And now I'm terrified of them.
And I don't necessarily want to go for ride on this.
It seems really fun.
It seems like in the same territory as like wing suiting.
Like as a kid, I was like, I'm definitely going to become a pro wingstuting.
suitor, no doubt. Put me in.
Put me in.
Like, give me the Red Bull livery on my wingsuit.
I'm 100% doing it. And then I looked at the actual stats of how dangerous wing suiting is and
it was like, I will never be wingsuiting. I will be watching Red Bull videos of wing suiting.
Yeah, leave it to the Red Bull. How do you even make this safe? This is.
So they're calling it the air bike. Yep. It's very cool that they built this.

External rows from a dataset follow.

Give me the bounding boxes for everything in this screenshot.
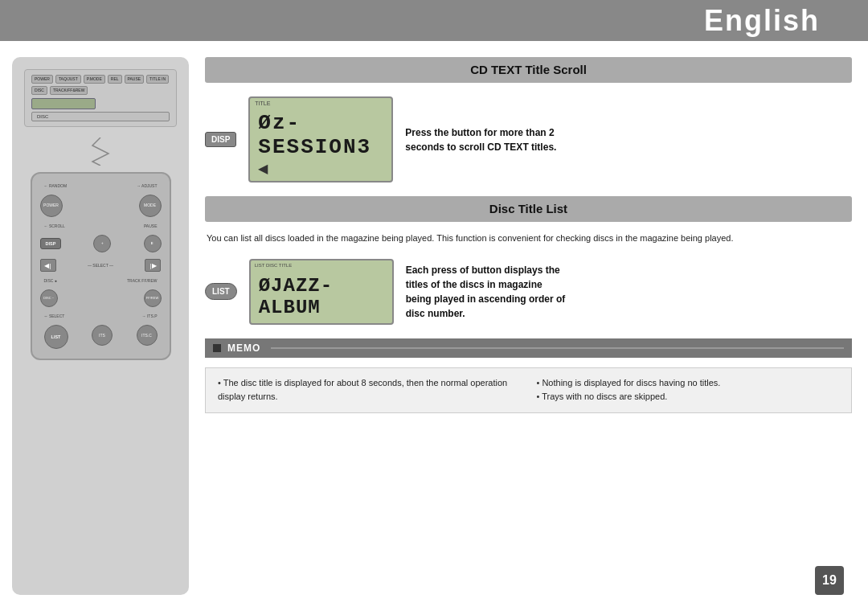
mode-btn[interactable]: MODE bbox=[139, 195, 162, 217]
lcd-list-label: LIST DISC TITLE bbox=[255, 263, 292, 268]
top-labels-row: ← RANDOM → ADJUST bbox=[40, 183, 162, 188]
top-unit-display bbox=[31, 98, 96, 109]
bottom-btn-row: LIST ITS ITS.C bbox=[40, 325, 162, 349]
itsc-btn[interactable]: ITS.C bbox=[137, 325, 158, 346]
list-description: Each press of button displays the titles… bbox=[406, 263, 852, 321]
disp-remote-btn[interactable]: DISP bbox=[40, 238, 62, 249]
pause-btn: PAUSE bbox=[125, 75, 145, 84]
connector-svg bbox=[72, 137, 129, 166]
cd-text-section: DISP TITLE Øz-SESSION3 ◀ Press the butto… bbox=[205, 92, 852, 187]
disc-title-body: You can list all discs loaded in the mag… bbox=[205, 232, 852, 245]
lcd-session-text: Øz-SESSION3 bbox=[258, 111, 383, 159]
itsp-label: → ITS.P bbox=[142, 314, 158, 318]
list-remote-btn[interactable]: LIST bbox=[44, 325, 68, 349]
row-select: ◀| — SELECT — |▶ bbox=[40, 259, 162, 272]
pmode-btn: P.MODE bbox=[84, 75, 105, 84]
memo-list-left: The disc title is displayed for about 8 … bbox=[218, 376, 521, 404]
row-disc-track: DISC − FF/REW bbox=[40, 289, 162, 307]
select-label: — SELECT — bbox=[88, 263, 113, 268]
lcd-arrow: ◀ bbox=[258, 161, 383, 176]
scroll-pause-labels: ← SCROLL PAUSE bbox=[40, 223, 162, 228]
cd-text-lcd: TITLE Øz-SESSION3 ◀ bbox=[248, 96, 393, 182]
disc-top-btn: DISC bbox=[31, 86, 47, 95]
adjust-label: → ADJUST bbox=[137, 183, 158, 188]
memo-item-right-1: Nothing is displayed for discs having no… bbox=[537, 376, 840, 391]
list-lcd: LIST DISC TITLE ØJAZZ-ALBUM bbox=[249, 259, 394, 325]
scroll-label: ← SCROLL bbox=[44, 223, 65, 228]
right-panel: CD TEXT Title Scroll DISP TITLE Øz-SESSI… bbox=[205, 57, 852, 595]
pause2-btn[interactable]: ⏸ bbox=[144, 235, 162, 252]
lcd-jazz-text: ØJAZZ-ALBUM bbox=[259, 275, 384, 318]
disc-title-header: Disc Title List bbox=[205, 196, 852, 222]
select2-label: ↔ SELECT bbox=[44, 314, 65, 318]
memo-col-right: Nothing is displayed for discs having no… bbox=[537, 376, 840, 404]
track-btn-remote[interactable]: FF/REW bbox=[144, 289, 162, 307]
row-power-mode: POWER MODE bbox=[40, 195, 162, 217]
disc-minus-btn[interactable]: DISC − bbox=[40, 289, 58, 307]
plus-btn[interactable]: + bbox=[93, 235, 111, 252]
track-ff-label: TRACK FF/REW bbox=[127, 278, 158, 283]
power-btn: POWER bbox=[31, 75, 53, 84]
power-remote-btn[interactable]: POWER bbox=[40, 195, 63, 217]
row-disp: DISP + ⏸ bbox=[40, 235, 162, 252]
cd-text-title: CD TEXT Title Scroll bbox=[470, 63, 587, 76]
rel-btn: REL bbox=[108, 75, 122, 84]
memo-content: The disc title is displayed for about 8 … bbox=[205, 367, 852, 413]
select-itsp-labels: ↔ SELECT → ITS.P bbox=[40, 314, 162, 318]
memo-col-left: The disc title is displayed for about 8 … bbox=[218, 376, 521, 404]
random-label: ← RANDOM bbox=[44, 183, 68, 188]
disp-button-label: DISP bbox=[205, 132, 236, 147]
list-button-label: LIST bbox=[205, 283, 237, 300]
disc-label-btn: DISC bbox=[31, 112, 170, 121]
memo-square-icon bbox=[213, 344, 221, 352]
lcd-title-label: TITLE bbox=[255, 100, 270, 106]
top-unit-buttons: POWER TAQ/JUST P.MODE REL PAUSE TITLE IN… bbox=[31, 75, 170, 95]
pause-label: PAUSE bbox=[144, 223, 158, 228]
remote-body: ← RANDOM → ADJUST POWER MODE ← SCROLL PA… bbox=[31, 172, 171, 360]
its-btn[interactable]: ITS bbox=[92, 325, 113, 346]
track-btn: TRACK/FF&REW bbox=[50, 86, 88, 95]
disc-remote-label: DISC ● bbox=[44, 278, 57, 283]
select-left-btn[interactable]: ◀| bbox=[40, 259, 56, 272]
top-unit: POWER TAQ/JUST P.MODE REL PAUSE TITLE IN… bbox=[24, 69, 177, 127]
select-right-btn[interactable]: |▶ bbox=[145, 259, 161, 272]
taq-btn: TAQ/JUST bbox=[55, 75, 81, 84]
memo-list-right: Nothing is displayed for discs having no… bbox=[537, 376, 840, 404]
memo-header: MEMO bbox=[205, 338, 852, 358]
memo-item-right-2: Trays with no discs are skipped. bbox=[537, 390, 840, 404]
page-number: 19 bbox=[815, 566, 844, 595]
list-section: LIST LIST DISC TITLE ØJAZZ-ALBUM Each pr… bbox=[205, 255, 852, 329]
header-bar: English bbox=[0, 0, 868, 41]
disc-track-labels: DISC ● TRACK FF/REW bbox=[40, 278, 162, 283]
main-content: POWER TAQ/JUST P.MODE REL PAUSE TITLE IN… bbox=[0, 41, 868, 611]
page-title: English bbox=[704, 4, 820, 38]
memo-label: MEMO bbox=[227, 342, 260, 354]
cd-text-header: CD TEXT Title Scroll bbox=[205, 57, 852, 83]
title-in-btn: TITLE IN bbox=[146, 75, 169, 84]
disc-title-text: Disc Title List bbox=[489, 202, 567, 215]
memo-item-left-1: The disc title is displayed for about 8 … bbox=[218, 376, 521, 404]
remote-control-panel: POWER TAQ/JUST P.MODE REL PAUSE TITLE IN… bbox=[12, 57, 189, 595]
cd-text-description: Press the button for more than 2 seconds… bbox=[405, 125, 852, 154]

Very, very, very cool. I wonder, I wonder how it commercializes. Um, I wonder,
like where does this go?
What use case is it?
I mean,
it's also crazy on the link.
I have no idea who's building this on the LinkedIn.
Yeah.
It has one guy on it.
Okay.
And Tomaz Patan.
And it seems like where is this?
He's in Poland.
Okay.
Apparently the only person working on this company.
Solo dev.
Solopreneur.
Okay, so he's also the founder of Jetson, which is the EVTal company.
Okay, so we built this on the side.
So, yeah.
Little side project.
Built to speeder bike.
He's in Poland.
I wonder if there's a defense tech application.

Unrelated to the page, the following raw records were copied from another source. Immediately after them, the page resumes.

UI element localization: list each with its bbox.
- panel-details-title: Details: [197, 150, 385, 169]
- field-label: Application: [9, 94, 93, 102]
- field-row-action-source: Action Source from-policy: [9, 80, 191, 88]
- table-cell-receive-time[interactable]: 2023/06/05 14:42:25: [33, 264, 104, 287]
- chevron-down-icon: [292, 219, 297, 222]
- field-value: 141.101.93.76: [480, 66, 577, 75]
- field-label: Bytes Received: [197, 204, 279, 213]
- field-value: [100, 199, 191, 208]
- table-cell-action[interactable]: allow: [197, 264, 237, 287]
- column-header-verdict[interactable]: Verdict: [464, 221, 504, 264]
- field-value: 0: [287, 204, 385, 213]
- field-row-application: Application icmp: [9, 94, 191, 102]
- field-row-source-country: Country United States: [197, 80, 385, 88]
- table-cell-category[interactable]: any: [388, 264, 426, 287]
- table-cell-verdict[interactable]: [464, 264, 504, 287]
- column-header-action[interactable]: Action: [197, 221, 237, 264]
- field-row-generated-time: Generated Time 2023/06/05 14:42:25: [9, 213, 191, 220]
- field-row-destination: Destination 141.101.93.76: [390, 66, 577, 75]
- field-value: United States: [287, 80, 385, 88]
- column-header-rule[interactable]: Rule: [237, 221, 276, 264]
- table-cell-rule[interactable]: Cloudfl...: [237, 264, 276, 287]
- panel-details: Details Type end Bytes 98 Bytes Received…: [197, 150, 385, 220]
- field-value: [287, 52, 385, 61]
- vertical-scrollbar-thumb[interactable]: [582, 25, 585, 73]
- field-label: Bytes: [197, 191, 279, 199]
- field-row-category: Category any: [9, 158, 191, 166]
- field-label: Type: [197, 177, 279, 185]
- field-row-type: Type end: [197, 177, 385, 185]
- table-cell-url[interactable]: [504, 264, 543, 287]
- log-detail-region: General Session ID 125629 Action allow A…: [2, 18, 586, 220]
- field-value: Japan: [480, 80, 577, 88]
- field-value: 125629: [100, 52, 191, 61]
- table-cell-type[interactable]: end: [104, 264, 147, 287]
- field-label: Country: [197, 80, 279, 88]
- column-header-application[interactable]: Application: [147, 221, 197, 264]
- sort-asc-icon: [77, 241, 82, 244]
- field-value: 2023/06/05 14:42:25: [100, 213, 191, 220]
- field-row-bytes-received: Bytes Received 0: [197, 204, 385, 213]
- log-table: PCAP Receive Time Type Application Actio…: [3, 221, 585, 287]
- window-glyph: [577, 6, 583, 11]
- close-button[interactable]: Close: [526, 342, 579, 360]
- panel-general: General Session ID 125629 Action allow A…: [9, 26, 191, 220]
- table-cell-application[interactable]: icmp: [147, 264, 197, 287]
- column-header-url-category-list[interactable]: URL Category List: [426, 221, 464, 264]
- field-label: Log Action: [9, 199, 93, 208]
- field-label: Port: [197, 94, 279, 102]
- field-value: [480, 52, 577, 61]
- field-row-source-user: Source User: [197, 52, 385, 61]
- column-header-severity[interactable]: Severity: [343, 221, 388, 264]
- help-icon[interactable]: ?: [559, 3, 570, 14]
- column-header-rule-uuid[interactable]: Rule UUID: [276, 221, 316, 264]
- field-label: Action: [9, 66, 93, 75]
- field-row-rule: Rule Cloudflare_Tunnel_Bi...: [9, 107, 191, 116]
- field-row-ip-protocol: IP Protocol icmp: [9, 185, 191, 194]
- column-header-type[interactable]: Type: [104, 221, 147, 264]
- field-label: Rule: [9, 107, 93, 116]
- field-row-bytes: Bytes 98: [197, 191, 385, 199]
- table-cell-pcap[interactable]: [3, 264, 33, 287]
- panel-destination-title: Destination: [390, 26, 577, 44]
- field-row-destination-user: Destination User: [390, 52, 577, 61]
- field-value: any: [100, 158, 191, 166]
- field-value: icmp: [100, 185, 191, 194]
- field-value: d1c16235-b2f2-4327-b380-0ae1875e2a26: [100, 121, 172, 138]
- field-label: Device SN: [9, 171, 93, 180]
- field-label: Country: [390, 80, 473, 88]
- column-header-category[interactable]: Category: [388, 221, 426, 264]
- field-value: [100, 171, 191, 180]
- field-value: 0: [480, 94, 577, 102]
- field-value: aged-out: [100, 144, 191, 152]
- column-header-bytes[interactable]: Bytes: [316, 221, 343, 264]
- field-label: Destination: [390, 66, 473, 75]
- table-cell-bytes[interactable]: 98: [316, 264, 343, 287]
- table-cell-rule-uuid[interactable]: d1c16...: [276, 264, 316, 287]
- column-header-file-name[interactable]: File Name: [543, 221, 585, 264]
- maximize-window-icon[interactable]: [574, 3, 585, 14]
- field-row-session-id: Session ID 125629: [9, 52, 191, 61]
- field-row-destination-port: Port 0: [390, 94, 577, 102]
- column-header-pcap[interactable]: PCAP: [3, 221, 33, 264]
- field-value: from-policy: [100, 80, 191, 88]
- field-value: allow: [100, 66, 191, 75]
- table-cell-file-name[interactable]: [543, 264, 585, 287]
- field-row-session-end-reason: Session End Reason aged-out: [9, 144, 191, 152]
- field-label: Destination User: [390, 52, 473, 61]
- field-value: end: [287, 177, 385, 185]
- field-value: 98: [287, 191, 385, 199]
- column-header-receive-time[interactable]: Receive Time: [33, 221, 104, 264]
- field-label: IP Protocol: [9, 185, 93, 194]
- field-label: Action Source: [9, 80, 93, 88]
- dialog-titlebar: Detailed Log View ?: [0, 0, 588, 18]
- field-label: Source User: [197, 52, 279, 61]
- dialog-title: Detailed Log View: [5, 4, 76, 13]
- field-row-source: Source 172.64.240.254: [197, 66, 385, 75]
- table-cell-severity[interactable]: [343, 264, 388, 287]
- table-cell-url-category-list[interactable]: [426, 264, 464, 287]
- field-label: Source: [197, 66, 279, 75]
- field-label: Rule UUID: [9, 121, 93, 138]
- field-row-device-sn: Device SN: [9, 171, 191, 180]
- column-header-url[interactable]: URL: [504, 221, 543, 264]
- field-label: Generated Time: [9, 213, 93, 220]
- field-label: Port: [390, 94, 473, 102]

There's off, anytime you can put something in the air and make it move fast, there's usually.
I mean, if you're worried about a minefield and you need to get from one place to another,
maybe this is a good way to get around.
And if you're really trained because you're in the military, you're not just some casual person
gone for a flight, like could be safer than trying to walk through a minefield.
True.
Of course, like you are a pretty big target up there.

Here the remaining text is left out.